Generating the final payload. After numerous iterations, the final value of the obtained actual parameter is used as the payload. This payload represents the final state of the argument after multiple recursive analysis and can be used for further verification or exploitation.
6. Conclusions
Algorithmic complexity vulnerabilities are prevalent in various applications and programming languages, and have a significant impact on a multitude of downstream software, especially with the widespread use of open-source code repositories in today’s era. Recent works in the field have mostly focused on algorithmic complexity vulnerability detection based on fuzzing testing, which involves generating initial and mutated samples either randomly or based on limited understanding of the program. This approach monitors the program’s execution time or resource consumption to detect vulnerabilities. Some studies also provide interactive views to support auxiliary analysis. Compared to existing methods, our tool offers the following advantages: precise vulnerability model that accurately identify spatial algorithmic complexity vulnerabilities related to recursive structures; higher efficiency and accuracy with almost no false positives in specific vulnerability type; and support for rapid vulnerability verification and exploitation, with an analysis process that more closely aligns with the nature of vulnerability occurrence.

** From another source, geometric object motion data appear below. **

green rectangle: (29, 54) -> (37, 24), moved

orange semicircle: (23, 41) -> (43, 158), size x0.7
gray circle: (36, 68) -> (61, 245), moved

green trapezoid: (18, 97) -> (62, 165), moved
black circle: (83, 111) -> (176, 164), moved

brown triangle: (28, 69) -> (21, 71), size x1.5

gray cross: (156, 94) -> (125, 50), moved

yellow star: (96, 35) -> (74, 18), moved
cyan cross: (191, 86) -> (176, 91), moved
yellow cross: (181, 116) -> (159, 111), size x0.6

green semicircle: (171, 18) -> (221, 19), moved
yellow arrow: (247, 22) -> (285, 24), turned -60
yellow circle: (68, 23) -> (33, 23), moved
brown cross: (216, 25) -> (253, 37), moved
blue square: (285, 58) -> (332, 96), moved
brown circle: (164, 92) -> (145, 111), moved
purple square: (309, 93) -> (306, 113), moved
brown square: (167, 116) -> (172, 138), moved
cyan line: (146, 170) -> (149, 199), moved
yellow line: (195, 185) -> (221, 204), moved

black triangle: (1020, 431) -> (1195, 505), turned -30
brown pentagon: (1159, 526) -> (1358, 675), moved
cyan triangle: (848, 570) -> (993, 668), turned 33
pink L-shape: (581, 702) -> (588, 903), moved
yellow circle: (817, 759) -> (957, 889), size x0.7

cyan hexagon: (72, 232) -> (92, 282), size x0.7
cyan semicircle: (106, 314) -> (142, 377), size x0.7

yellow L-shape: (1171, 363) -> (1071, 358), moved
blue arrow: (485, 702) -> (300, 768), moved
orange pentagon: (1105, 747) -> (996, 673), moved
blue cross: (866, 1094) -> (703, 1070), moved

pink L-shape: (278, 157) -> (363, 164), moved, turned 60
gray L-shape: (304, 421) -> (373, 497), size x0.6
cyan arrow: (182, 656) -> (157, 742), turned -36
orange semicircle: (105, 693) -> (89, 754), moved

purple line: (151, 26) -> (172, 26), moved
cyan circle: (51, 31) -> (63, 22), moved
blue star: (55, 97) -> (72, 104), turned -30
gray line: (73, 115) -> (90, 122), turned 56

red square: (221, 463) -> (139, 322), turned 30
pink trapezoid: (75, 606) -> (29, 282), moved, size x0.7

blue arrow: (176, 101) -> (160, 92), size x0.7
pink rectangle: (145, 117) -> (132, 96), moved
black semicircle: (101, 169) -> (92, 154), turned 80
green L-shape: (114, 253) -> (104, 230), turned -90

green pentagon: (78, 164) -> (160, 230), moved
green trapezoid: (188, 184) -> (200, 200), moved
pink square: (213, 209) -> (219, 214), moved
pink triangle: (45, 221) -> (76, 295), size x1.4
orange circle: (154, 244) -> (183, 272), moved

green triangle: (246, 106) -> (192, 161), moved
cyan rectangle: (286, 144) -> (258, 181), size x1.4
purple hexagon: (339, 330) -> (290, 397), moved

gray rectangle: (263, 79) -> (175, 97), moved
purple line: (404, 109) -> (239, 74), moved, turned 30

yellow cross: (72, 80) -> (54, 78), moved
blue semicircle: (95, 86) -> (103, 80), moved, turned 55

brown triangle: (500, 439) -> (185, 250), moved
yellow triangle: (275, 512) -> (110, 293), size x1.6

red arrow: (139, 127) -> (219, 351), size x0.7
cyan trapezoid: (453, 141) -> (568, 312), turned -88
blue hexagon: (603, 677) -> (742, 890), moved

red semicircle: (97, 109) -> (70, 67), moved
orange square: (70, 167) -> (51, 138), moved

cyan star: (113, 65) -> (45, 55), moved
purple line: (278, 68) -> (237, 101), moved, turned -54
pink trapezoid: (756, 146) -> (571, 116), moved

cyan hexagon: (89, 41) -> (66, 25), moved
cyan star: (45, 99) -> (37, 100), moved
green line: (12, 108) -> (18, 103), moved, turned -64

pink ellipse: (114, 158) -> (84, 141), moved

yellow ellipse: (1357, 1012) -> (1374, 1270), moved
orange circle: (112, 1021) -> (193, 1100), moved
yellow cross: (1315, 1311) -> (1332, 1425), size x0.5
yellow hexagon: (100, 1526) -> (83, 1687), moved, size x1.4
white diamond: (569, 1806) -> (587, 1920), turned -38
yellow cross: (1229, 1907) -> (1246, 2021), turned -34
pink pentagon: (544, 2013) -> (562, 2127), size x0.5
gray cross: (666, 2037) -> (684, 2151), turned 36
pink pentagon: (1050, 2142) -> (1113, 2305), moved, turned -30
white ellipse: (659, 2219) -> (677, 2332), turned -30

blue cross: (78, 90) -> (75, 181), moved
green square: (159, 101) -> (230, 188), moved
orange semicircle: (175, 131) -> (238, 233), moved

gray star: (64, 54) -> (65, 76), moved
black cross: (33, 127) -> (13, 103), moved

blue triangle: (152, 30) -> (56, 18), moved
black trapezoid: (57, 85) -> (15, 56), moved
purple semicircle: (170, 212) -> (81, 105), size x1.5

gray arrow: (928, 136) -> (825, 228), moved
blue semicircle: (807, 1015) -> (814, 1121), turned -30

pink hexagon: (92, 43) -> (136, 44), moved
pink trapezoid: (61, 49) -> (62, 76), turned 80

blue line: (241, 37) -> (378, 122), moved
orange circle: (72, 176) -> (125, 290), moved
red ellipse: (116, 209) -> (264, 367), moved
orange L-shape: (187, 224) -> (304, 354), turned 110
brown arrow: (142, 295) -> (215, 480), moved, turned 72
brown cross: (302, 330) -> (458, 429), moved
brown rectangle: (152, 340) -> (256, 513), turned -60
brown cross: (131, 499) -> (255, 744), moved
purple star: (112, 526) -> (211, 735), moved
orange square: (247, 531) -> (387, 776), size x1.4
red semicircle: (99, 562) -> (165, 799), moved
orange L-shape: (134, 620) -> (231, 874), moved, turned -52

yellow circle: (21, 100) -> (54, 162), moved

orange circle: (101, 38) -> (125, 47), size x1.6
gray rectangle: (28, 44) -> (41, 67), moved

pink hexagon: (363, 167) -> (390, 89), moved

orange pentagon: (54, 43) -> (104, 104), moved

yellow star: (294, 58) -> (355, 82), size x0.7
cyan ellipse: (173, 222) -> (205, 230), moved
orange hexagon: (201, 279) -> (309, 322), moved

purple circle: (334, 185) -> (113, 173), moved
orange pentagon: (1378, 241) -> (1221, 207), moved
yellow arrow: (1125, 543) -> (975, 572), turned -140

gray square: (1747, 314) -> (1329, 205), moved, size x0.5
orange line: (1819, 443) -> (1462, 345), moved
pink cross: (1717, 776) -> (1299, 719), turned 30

Of course, our research method has certain limitations and future development opportunities. First, we have not fully explored the potential of our vulnerability call chain discovery method. We have only proposed an accurate model for detecting algorithmic complexity vulnerabilities in recursive structures. In the future, we could develop more models to discover more exploitation patterns of algorithmic complexity vulnerabilities, even other vulnerabilities. Secondly, regarding the generation of vulnerability payloads, we currently employ a semi-automated method limited by the lack of Java dynamic symbolic execution tools, requiring significant manual intervention. In the future, we could consider delving into fully automated payload generation to improve the efficiency of vulnerability verification and exploitation. Finally, we will continue to delve deeper into our research on the same type of vulnerability detecting methods between different programming languages, utilizing a unified intermediate representation to detect ACVs and other type of vulnerabilities related to program logic.